(Stored data)

::::

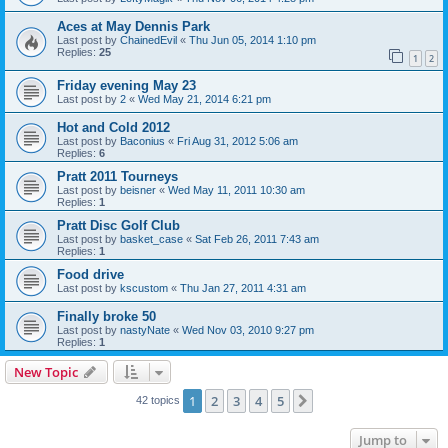
Aces at May Dennis Park
Last post by
ChainedEvil
«
Thu Jun 05, 2014 1:10 pm
Replies:
25
1
2
Friday evening May 23
Last post by
2
«
Wed May 21, 2014 6:21 pm
Hot and Cold 2012
Last post by
Baconius
«
Fri Aug 31, 2012 5:06 am
Replies:
6
Pratt 2011 Tourneys
Last post by
beisner
«
Wed May 11, 2011 10:30 am
Replies:
1
Pratt Disc Golf Club
Last post by
basket_case
«
Sat Feb 26, 2011 7:43 am
Replies:
1
Food drive
Last post by
kscustom
«
Thu Jan 27, 2011 4:31 am
Finally broke 50
Last post by
nastyNate
«
Wed Nov 03, 2010 9:27 pm
Replies:
1
New Topic
1
2
3
4
5
Next
42 topics
Jump to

::::

**About this exercise**
Across the entries, work out how many lines hold the word "Pratt". Reply with that number only.

**Answer to this problem**
2